■ Task description: Below are some records. Print exactly the lines between the one holding "such as improved" and the one holding "companies to grow but at the same", inclusive, and nothing else.

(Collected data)
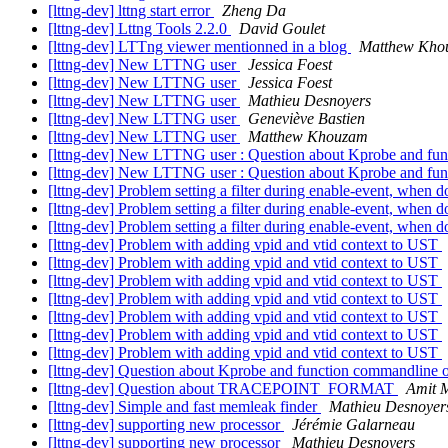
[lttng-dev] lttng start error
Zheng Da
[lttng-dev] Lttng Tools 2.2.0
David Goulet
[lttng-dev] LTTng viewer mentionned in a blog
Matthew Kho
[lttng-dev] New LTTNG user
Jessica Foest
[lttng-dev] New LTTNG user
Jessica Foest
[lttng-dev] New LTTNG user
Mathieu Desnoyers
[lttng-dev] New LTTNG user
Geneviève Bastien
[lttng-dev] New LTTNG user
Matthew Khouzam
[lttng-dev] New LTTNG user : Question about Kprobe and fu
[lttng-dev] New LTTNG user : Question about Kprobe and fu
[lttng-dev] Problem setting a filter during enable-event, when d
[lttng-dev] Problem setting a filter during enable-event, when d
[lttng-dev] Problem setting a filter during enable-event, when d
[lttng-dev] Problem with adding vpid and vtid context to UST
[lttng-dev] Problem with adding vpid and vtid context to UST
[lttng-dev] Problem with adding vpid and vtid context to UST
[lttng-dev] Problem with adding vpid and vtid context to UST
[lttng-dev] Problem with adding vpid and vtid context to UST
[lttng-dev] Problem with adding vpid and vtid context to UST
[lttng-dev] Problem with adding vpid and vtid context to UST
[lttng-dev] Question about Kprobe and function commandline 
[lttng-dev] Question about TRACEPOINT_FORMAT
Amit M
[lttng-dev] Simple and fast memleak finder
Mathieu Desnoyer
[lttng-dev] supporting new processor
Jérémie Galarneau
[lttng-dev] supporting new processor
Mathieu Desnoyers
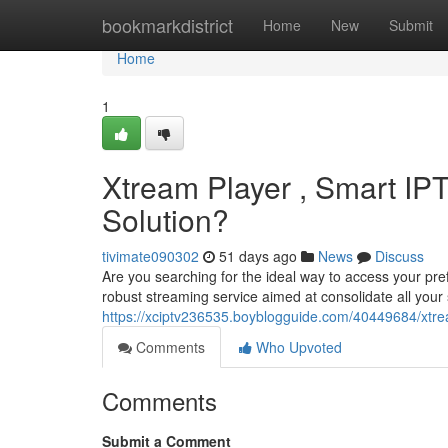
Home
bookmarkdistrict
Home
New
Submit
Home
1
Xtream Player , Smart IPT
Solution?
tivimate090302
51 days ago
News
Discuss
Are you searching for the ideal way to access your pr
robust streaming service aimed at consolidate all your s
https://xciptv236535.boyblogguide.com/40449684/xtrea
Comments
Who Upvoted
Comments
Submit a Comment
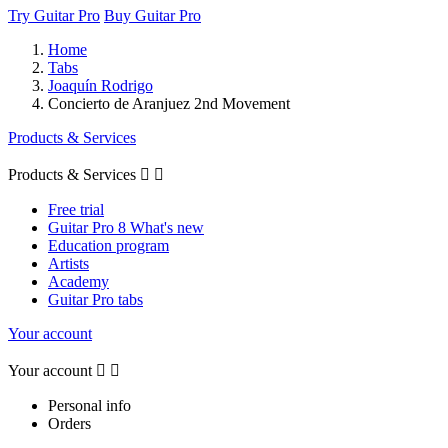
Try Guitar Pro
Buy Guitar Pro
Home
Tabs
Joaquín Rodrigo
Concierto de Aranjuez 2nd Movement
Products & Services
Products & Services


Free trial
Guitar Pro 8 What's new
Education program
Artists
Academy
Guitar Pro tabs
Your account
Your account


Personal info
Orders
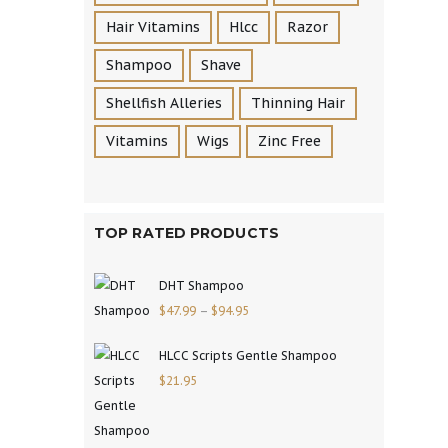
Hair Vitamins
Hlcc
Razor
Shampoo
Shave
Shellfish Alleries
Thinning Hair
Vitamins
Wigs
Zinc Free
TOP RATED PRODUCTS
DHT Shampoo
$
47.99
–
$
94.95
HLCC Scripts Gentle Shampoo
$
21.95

* * *

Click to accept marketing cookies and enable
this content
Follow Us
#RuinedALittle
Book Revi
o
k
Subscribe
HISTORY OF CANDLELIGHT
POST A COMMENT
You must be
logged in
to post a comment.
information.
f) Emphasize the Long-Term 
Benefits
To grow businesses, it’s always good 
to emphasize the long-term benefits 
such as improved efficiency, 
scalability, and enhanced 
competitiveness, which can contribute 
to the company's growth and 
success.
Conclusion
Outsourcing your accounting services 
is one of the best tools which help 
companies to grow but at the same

■ Your response:
such as improved efficiency, 
scalability, and enhanced 
competitiveness, which can contribute 
to the company's growth and 
success.
Conclusion
Outsourcing your accounting services 
is one of the best tools which help 
companies to grow but at the same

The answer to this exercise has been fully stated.